L'actualité de la révolution signifie donc que le socialisme est une question à l'ordre du jour pour le mouvement ouvrier, mais seulement dans le sens où il doit lutter quotidiennement pour la réalisation de ses conditions et où quelques-unes des mesures concrètes du jour représentent déjà des pas concrets vers sa réalisation.

L'opportunisme révèle précisément sur ce point dans sa critique des rapports entre soviets et socialisme, qu'il est
définitivement passé dans le camp de la bourgeoisie, qu'il est devenu l'ennemi de classe du prolétariat.

Car d'une part il considère tous les semblants de concessions qu'une bourgeoisie momentanément effrayée et désorganisée a faites au prolétariat pour les reprendre dès que possible comme des pas effectifs vers le socialisme (que l'on pense aux "commissions de socialisation" de 1918-1919 en Allemagne et en Autriche, commissions depuis longtemps liquidées).


D'autre part il raille la République soviétique parce qu'elle ne réalise pas immédiatement et véritablement le socialisme, parce que sous des formes prolétariennes, sous une direction
prolétarienne, elle ne fait qu'une révolution bourgeoise ("la Russie comme république des paysans", "réintroduction du capitalisme", etc.).

Dans les deux cas il apparaît que pour les opportunistes de tout accabit, le véritable ennemi qui doit être vraiment combattu est précisément la révolution prolétarienne elle-même.

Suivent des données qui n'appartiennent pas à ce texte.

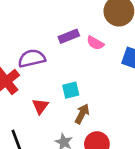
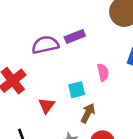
pink semicircle: (95, 43) -> (103, 72), moved, turned -132
purple semicircle: (32, 58) -> (45, 45), moved

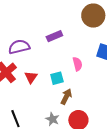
purple semicircle: (45, 45) -> (19, 47), moved
red triangle: (47, 106) -> (31, 77), moved

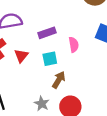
purple rectangle: (54, 36) -> (47, 33), moved

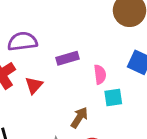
cyan square: (50, 59) -> (113, 98), moved

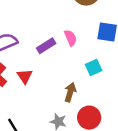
pink semicircle: (100, 74) -> (70, 38), moved

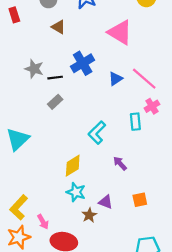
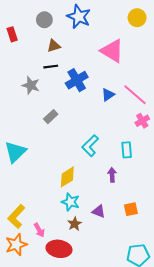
brown triangle: (58, 27) -> (54, 46), turned -48
black line: (55, 78) -> (51, 67), moved
cyan rectangle: (135, 122) -> (127, 150), moved
purple arrow: (120, 163) -> (112, 175), turned 40
brown star: (89, 215) -> (75, 224), moved

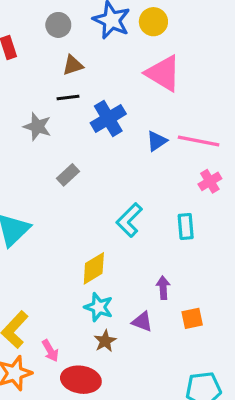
yellow circle: (137, 18) -> (153, 22), moved
pink line: (135, 95) -> (199, 141), turned -30
purple arrow: (112, 175) -> (163, 288), moved

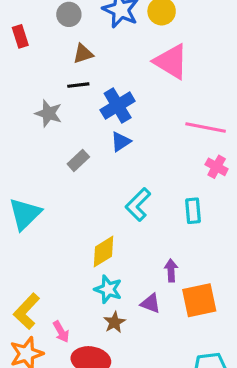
blue triangle: (157, 141) -> (121, 142), moved
pink cross: (210, 181) -> (217, 167), turned -30
orange square: (192, 318) -> (199, 300), size x1.6

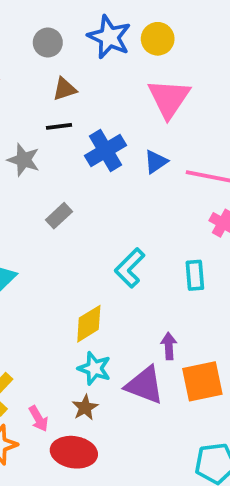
pink triangle: (171, 62) -> (169, 98), turned 33
blue triangle: (121, 142) -> (156, 162), moved
purple triangle: (151, 303) -> (145, 385), size x1.6
brown star: (114, 322) -> (85, 407), moved

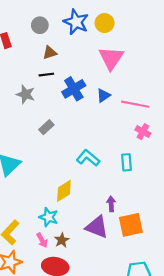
cyan L-shape: (130, 268) -> (88, 158), turned 85
cyan star: (94, 368) -> (49, 217), moved
pink arrow: (38, 419) -> (42, 240), moved

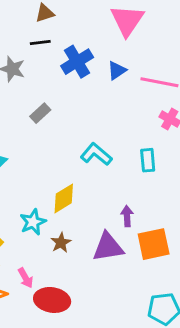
cyan star: (49, 217) -> (33, 222), moved, turned 30
purple triangle: (97, 227) -> (108, 247), turned -30
pink arrow: (42, 240) -> (26, 278), moved
brown star: (62, 240) -> (61, 243), moved

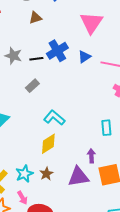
black line: (40, 43) -> (36, 59), moved
cyan L-shape: (96, 154) -> (54, 118), moved
cyan rectangle: (148, 160) -> (106, 128), moved
cyan star: (33, 222) -> (24, 174), moved

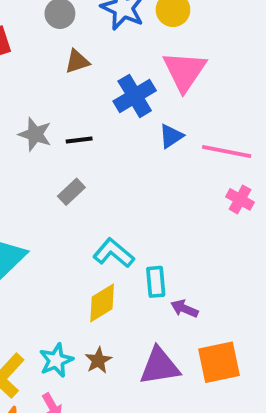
blue cross: (57, 51) -> (135, 96), moved
cyan rectangle: (106, 128) -> (156, 282), moved
purple arrow: (91, 156) -> (184, 309), moved, turned -64

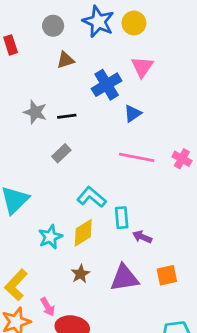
pink triangle: (184, 71) -> (142, 67), size x0.7
pink line: (227, 152) -> (137, 157), moved
cyan star: (56, 360) -> (50, 237), moved
orange square: (219, 362) -> (167, 275), size x0.7

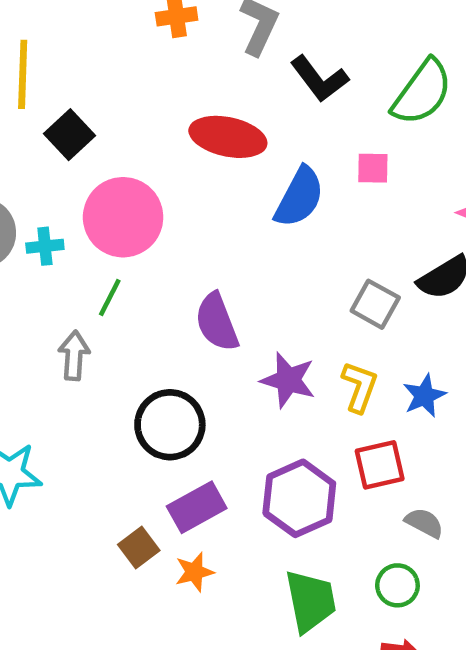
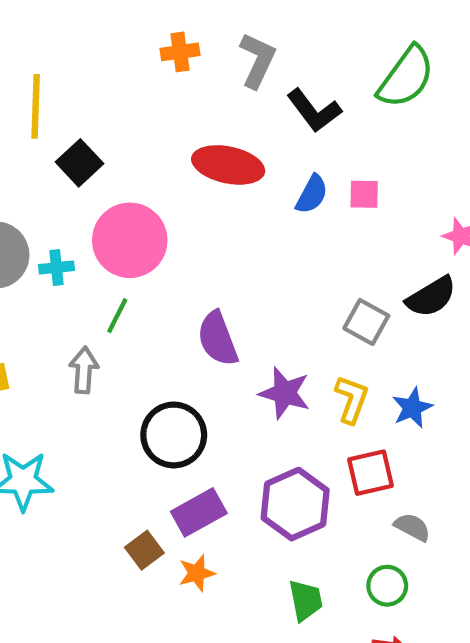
green semicircle: (422, 92) -> (406, 77), moved
blue semicircle: (299, 197) -> (312, 194), moved, size x0.7
green trapezoid: (310, 601) -> (306, 600), size x0.7

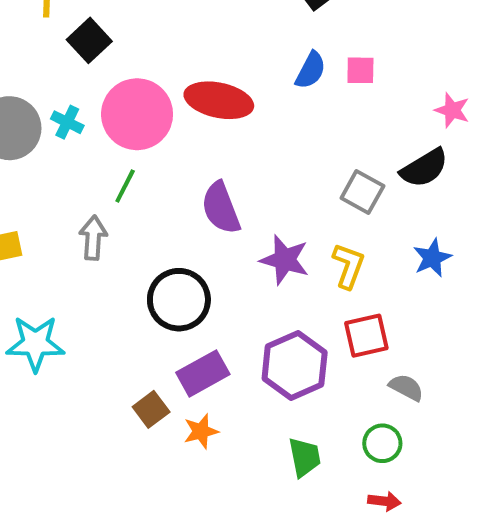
red ellipse: (228, 165) -> (219, 100), moved
cyan cross: (56, 268) -> (67, 122), moved, turned 32
blue star: (412, 408) -> (432, 258), moved

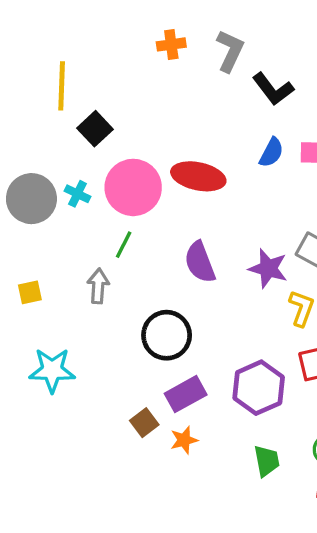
purple star: (285, 260) -> (268, 269), moved

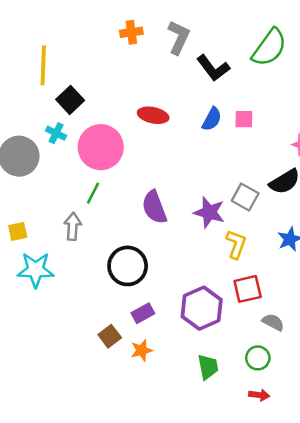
red ellipse: (198, 176) -> (153, 115), moved, size x0.7
cyan cross: (78, 194) -> (56, 133), moved
cyan star: (52, 370) -> (36, 270), moved
purple rectangle: (186, 394) -> (143, 313), size x0.7

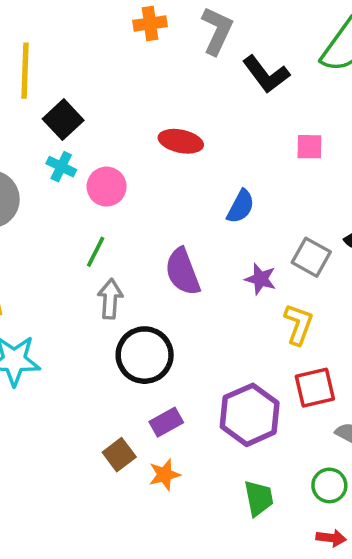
blue semicircle: (212, 119) -> (241, 206), moved
cyan cross: (56, 133) -> (61, 167), moved
pink circle: (101, 147) -> (107, 187), size x0.6
purple star: (209, 212) -> (261, 279), size x0.7
gray arrow: (73, 226) -> (110, 299), moved

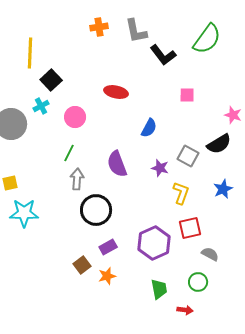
gray L-shape: (217, 31) -> (136, 31), turned 144
cyan cross: (61, 167) -> (41, 106), moved, turned 35
red arrow: (331, 538) -> (185, 310), moved

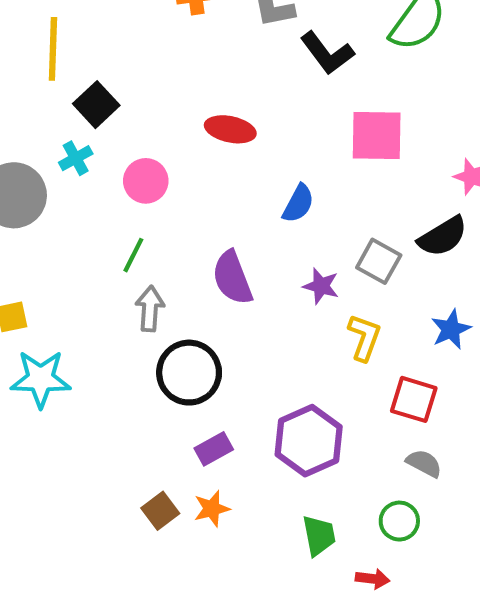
pink square: (187, 95) -> (377, 135), size x1.8
red square: (190, 228) -> (414, 399), moved, turned 30
brown square: (82, 265) -> (160, 511), moved

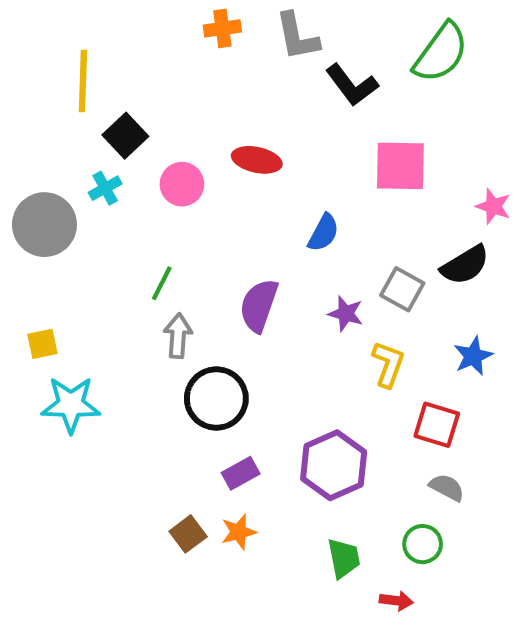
pink circle: (146, 181) -> (182, 184), moved
purple semicircle: (232, 278) -> (259, 305), turned 40

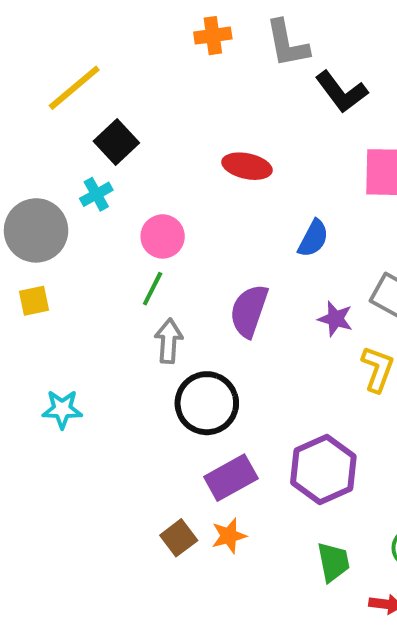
yellow line: (83, 81) -> (74, 88), turned 48
pink circle: (182, 184) -> (163, 236), moved
yellow square: (42, 344) -> (34, 301), moved
cyan star: (71, 405) -> (62, 409), size x0.7
purple rectangle: (241, 473) -> (231, 478), size x1.4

Cela n'est que l'évolution logique consécutive à
leur prise de position vis-à-vis de la guerre impérialiste.

Mais Lénine ne fait que poursuivre également sa critique qu'il avait faite avant et pendant la guerre en traitant
pratiquement les opportunistes dans la République soviétique comme des ennemis de la classe ouvrière.

L'opportunisme fait partie aussi de la bourgeoisie dont
l'appareil moral et matériel doit être détruit, dont la structure doit être désorganisée par la dictature afin que son influence ne s'empare pas des couches sociales que leur
situation objective de classe rend politiquement instables.

L'actualité du socialisme précisément rend cette lutte beaucoup plus âpre qu'à l'époque par
exmple des débats autour de Bemstein.

L'Etat en tant qu'arme du prolétariat en vue du combat pour le socialisme, pour l'oppression de la bourgeoisie est en même temps une arme en vue de l'extirpation du danger opportuniste pour la lutte de classe du prolétariat qui doit être poursuivie avec une égale violence lors de la dictature.